Ebola-Zaire was the one he worried about most. Tens of thousands of birds from Africa had come to Lebanon, Syria, and Jordan after the War of Gog and Magog. As the Bible predicted, they had feasted on the bodies of those slain during the judgment. They had brought the dreaded avian flu, to be sure. But that was not all. Bennett knew from searching various Web sites that Ebola-Zaire had the highest mortality rate of any Ebola strain, killing as many as nine in ten of its victims. There had been more outbreaks of the Ebola-Zaire strain than any other Ebola virus, and once you had it, that was it. You were finished.
The Wikipedia article Bennett had read had been particularly disturbing. The first Ebola-Zaire case was recorded in 1976, in Yambuku, a town in northern Zaire. The man’s name was Mabalo Lokela. He was a forty-four-year-old schoolteacher whose high fever had initially been diagnosed and treated as malaria. A week later, his symptoms had included uncontrolled vomiting, bloody diarrhea, headache, dizziness, and labored breathing. Soon after, he had begun bleeding from his nose and mouth.
Fourteen days later, Mabalo Lokela was dead.
Bennett had seen firsthand the carnage wrought by Ebola-Zaire. So had Erin. Dozens had died these slow, cruel deaths in this camp alone. In southern Lebanon and in parts of Damascus, the virus was taking the lives of untold thousands. Neither Jon nor Erin was directly involved in any care or treatment for such victims. Rather, they served on a team that cooked and distributed the meals the refugees were given each day — at eight o’clock every morning, at one in the afternoon, and at six in the evening.
They had been briefed by the medical staff on the risks they were taking. They knew what to look for and what to avoid. They had taken every precaution. They had been given every possible vaccine. They wore plastic gloves and surgical masks and ate only the food flown in from Europe every week for them and the rest of the camp staff.

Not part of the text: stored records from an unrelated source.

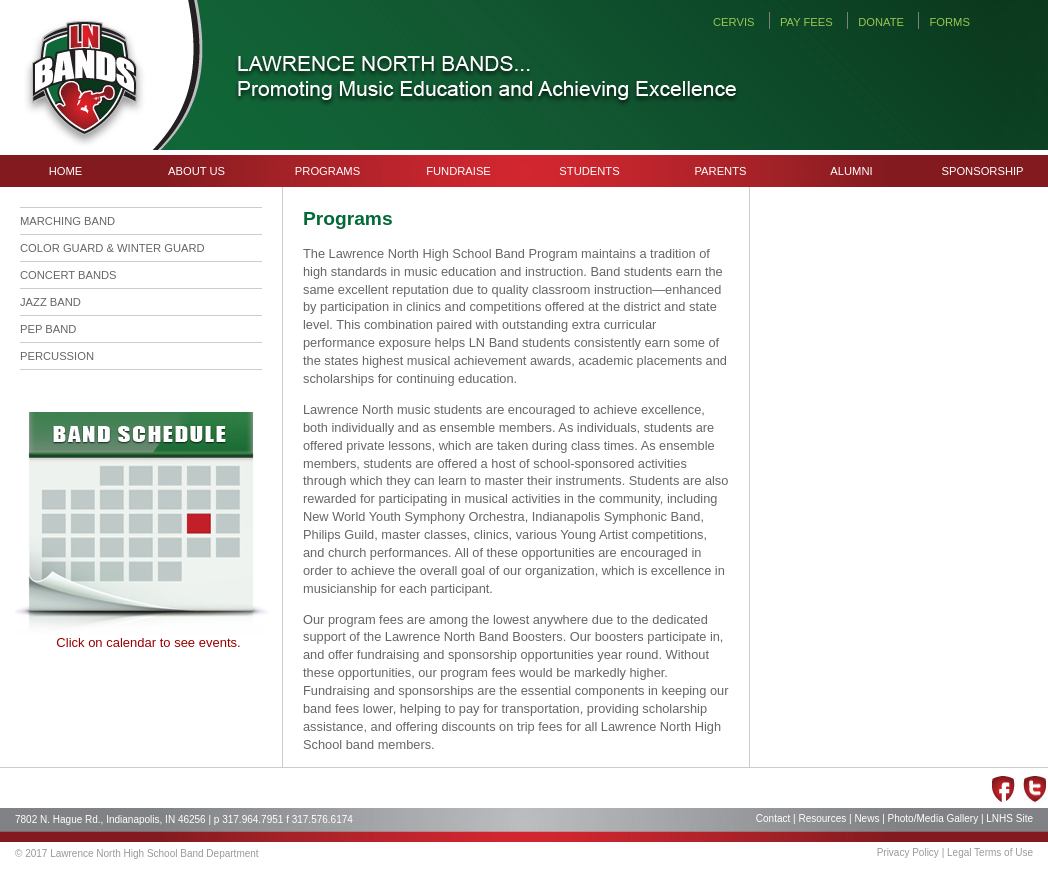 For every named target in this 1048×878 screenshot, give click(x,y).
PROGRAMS (327, 171)
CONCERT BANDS (68, 275)
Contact (773, 818)
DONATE (881, 22)
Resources (822, 818)
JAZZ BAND (50, 302)
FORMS (949, 22)
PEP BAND (48, 329)
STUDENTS (589, 171)
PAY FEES (806, 22)
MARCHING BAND (67, 221)
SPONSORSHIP (982, 171)
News (866, 818)
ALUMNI (851, 171)
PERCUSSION (57, 356)
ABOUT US (196, 171)
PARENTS (720, 171)
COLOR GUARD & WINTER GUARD (112, 248)
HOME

But anything was possible in such an environment, and as he remembered those grim warnings from their first day in the camp, Bennett’s fears began to grow again and a flood of emotions forced its way to the surface.

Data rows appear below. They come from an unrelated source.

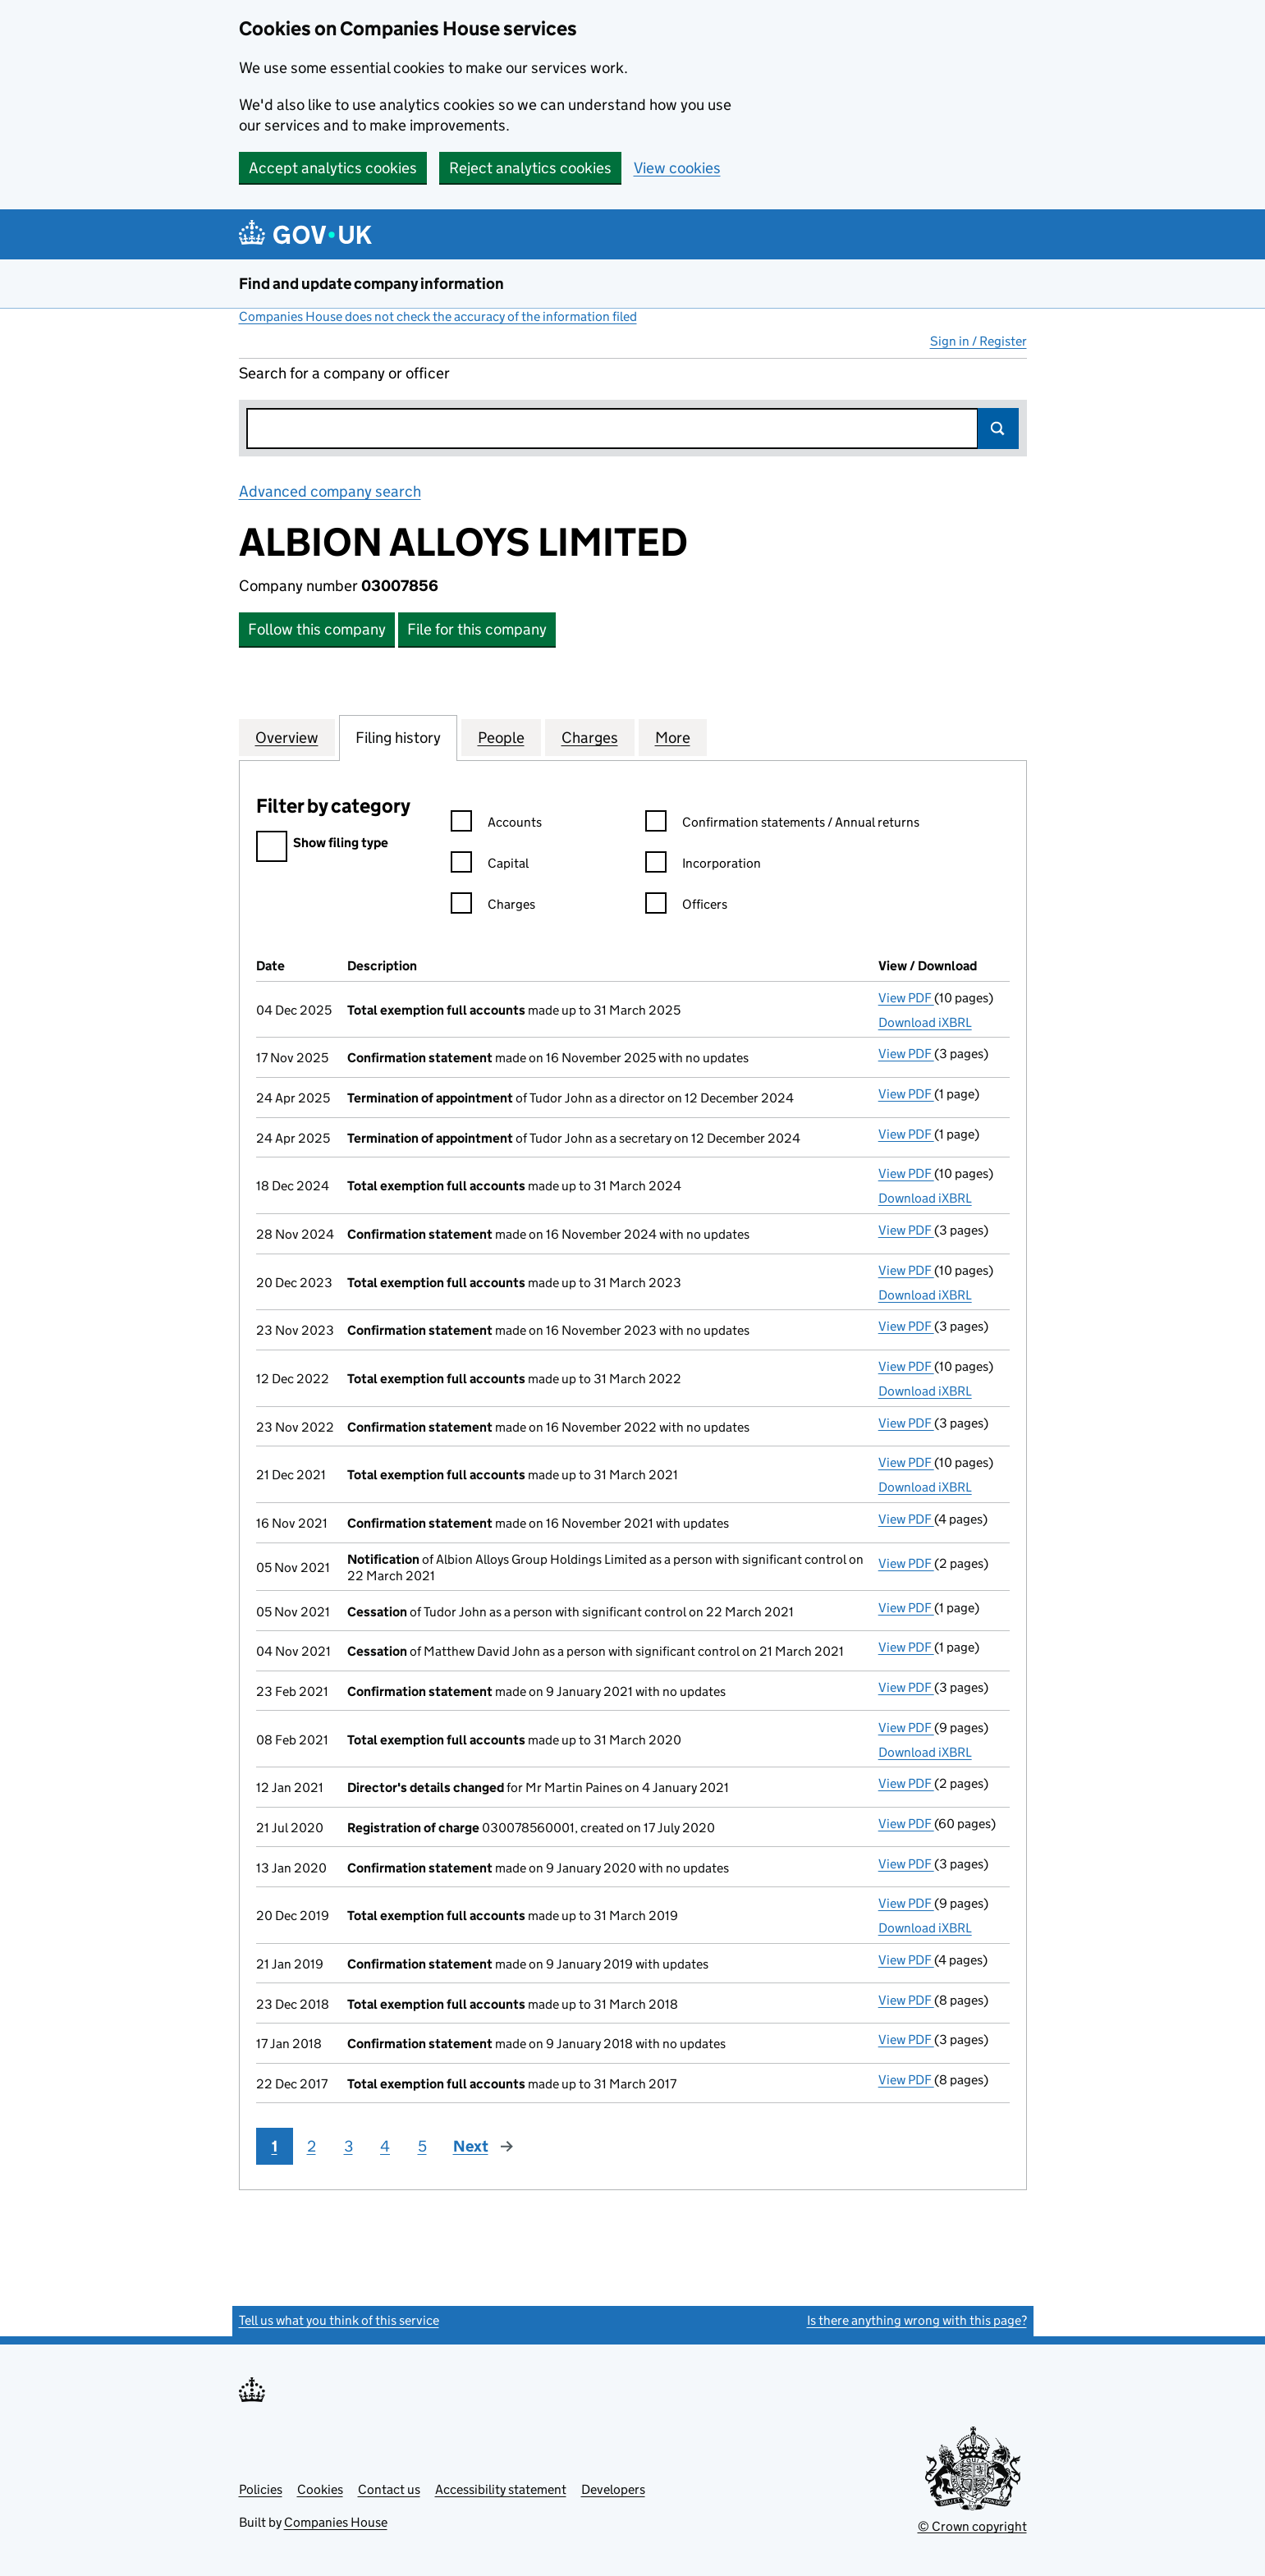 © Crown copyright (972, 2526)
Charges (493, 906)
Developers (613, 2489)
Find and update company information (371, 283)
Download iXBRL (925, 1022)
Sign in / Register (978, 341)
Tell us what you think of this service (339, 2320)
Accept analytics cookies (333, 167)
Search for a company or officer (344, 373)
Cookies (320, 2489)
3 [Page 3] (348, 2146)
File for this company (477, 629)
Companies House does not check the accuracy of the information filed (438, 316)
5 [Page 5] (422, 2146)
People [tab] (501, 737)
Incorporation (703, 865)
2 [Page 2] (311, 2146)
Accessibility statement (500, 2489)
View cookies (677, 168)
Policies (260, 2489)
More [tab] (672, 737)
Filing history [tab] (398, 737)
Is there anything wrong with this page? (917, 2320)
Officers (686, 906)
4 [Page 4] (385, 2146)
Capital (490, 865)
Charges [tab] (589, 737)
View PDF (906, 998)
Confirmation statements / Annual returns (782, 824)
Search (998, 428)
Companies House (335, 2522)
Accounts (496, 824)
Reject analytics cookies (530, 167)
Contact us (389, 2489)
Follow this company (317, 629)
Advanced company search (330, 491)
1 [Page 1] (274, 2146)
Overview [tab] (287, 737)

“Name?” the administrator demanded. “I need full name.”
7
On approach to Staples Center, Corsetti’s phone rang.
He checked the caller ID on his secure satellite phone and found it was Secretary James from the Department of Homeland Security. His stomach tightened. “Hello?”
“Bob, it’s Lee. I know you’re extremely busy but Ken Costello and I need a minute,” James said from his penthouse suite at the Hilton Boston, where he was staying the night. The national security advisor was patched in from the White House.
“Of course, Mr. Secretary,” Corsetti replied. “What is it?”
“Ken, you start,” James said.
“Sure,” Costello said. “Look, Bob, I just got off the phone with the Canadian prime minister. His intelligence services have informed him that three so-called security officers at the Chinese embassy in Ottawa have been missing for a week.”
“And?” Corsetti asked, checking his watch.
“And our border patrol just picked up one of them trying to cross from Niagara Falls into Buffalo. During his interrogation, he said his colleagues left for Los Angeles several days ago. They were supposedly coming in on a flight from Montreal to Seattle, using fake passports. He claims he doesn’t know if they got in or not and says they weren’t supposed to have any contact until they were ‘in place.’”
“In place?” Corsetti repeated. “What does that mean?”
“That’s just it; we don’t know, Bob,” Secretary James interjected. “Nor does the Canadian PM. But given what’s going on, Ken and I just called Jackie Sanchez, and then Scott Harris at the Bureau and Danny Tracker over at Langley. They all thought you and the president would want to know. And there’s something else, as well.”